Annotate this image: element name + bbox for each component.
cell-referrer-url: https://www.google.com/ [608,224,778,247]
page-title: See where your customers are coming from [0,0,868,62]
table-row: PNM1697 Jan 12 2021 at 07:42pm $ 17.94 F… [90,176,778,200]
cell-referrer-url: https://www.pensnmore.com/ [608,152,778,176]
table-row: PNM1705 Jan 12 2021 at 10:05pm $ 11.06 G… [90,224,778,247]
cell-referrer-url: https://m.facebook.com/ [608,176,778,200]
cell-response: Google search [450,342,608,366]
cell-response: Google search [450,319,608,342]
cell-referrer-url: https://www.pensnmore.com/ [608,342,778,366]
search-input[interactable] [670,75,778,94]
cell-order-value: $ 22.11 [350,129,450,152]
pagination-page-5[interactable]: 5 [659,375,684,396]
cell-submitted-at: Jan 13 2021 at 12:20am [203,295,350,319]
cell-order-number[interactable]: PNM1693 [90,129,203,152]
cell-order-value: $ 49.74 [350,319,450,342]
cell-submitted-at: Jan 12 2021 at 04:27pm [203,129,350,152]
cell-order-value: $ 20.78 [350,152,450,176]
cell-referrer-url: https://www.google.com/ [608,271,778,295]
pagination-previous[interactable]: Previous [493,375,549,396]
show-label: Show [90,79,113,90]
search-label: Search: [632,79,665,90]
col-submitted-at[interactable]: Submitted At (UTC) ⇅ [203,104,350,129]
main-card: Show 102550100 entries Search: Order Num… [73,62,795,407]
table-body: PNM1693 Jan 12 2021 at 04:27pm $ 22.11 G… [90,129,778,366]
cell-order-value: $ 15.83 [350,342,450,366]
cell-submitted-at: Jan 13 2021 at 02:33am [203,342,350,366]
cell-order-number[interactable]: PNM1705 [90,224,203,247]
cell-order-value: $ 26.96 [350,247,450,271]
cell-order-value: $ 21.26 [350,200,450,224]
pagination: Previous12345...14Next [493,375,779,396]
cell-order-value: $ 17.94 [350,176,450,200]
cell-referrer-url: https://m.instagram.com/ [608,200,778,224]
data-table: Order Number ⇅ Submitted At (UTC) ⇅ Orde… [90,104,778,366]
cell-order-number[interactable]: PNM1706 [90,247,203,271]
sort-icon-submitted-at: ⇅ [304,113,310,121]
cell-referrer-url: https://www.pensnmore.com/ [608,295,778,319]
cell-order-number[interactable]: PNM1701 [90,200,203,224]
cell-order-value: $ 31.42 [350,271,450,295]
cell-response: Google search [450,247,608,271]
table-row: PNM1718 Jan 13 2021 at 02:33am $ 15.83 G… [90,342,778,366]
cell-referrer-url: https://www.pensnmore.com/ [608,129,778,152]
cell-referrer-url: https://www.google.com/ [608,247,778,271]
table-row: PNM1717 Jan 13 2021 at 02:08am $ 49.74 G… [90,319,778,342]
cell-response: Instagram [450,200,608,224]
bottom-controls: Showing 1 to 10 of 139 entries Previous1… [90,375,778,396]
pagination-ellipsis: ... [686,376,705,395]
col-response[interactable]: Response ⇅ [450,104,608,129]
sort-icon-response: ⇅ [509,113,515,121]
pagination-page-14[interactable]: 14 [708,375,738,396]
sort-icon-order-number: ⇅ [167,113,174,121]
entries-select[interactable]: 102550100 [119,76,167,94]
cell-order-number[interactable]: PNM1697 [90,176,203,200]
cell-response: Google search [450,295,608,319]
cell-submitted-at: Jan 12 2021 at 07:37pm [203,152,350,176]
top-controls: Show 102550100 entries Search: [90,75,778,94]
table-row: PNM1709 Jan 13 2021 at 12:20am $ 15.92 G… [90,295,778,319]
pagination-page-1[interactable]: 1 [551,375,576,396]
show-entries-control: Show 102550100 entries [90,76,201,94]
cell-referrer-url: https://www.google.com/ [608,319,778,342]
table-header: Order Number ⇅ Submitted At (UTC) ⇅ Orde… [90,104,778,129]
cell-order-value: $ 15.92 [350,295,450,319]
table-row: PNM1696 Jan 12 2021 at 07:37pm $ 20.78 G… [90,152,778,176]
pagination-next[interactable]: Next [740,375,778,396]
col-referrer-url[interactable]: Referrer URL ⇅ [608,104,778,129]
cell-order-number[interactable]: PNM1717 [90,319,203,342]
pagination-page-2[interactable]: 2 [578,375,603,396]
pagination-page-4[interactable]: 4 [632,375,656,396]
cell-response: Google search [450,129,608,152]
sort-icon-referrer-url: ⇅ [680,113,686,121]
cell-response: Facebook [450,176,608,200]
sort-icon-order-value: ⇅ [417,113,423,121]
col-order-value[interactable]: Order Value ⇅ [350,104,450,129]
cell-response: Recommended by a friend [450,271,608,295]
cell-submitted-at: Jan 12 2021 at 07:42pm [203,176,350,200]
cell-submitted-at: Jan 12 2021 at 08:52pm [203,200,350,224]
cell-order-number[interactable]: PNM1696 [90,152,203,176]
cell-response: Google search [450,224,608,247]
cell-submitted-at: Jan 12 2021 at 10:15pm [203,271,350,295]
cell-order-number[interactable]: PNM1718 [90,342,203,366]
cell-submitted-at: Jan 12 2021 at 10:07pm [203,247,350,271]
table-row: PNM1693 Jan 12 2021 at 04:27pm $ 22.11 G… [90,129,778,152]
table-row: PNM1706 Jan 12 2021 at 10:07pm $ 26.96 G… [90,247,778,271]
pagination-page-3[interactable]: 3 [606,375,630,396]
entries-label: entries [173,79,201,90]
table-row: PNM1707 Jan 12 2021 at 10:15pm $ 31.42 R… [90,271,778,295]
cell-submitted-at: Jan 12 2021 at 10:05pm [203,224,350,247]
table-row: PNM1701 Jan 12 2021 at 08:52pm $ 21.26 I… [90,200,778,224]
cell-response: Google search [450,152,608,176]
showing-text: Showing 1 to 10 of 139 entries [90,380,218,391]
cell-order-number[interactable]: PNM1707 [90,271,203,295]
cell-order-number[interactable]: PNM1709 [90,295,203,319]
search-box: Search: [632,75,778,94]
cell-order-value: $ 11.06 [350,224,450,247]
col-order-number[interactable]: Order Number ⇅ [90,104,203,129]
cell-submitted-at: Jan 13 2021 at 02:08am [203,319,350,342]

------------------------------------

* Your task *
Only lines holding the word "label" are wanted; copy each one from the listing.

* Reply *
show-label: Show [90,79,113,90]
search-label: Search: [632,79,665,90]
entries-label: entries [173,79,201,90]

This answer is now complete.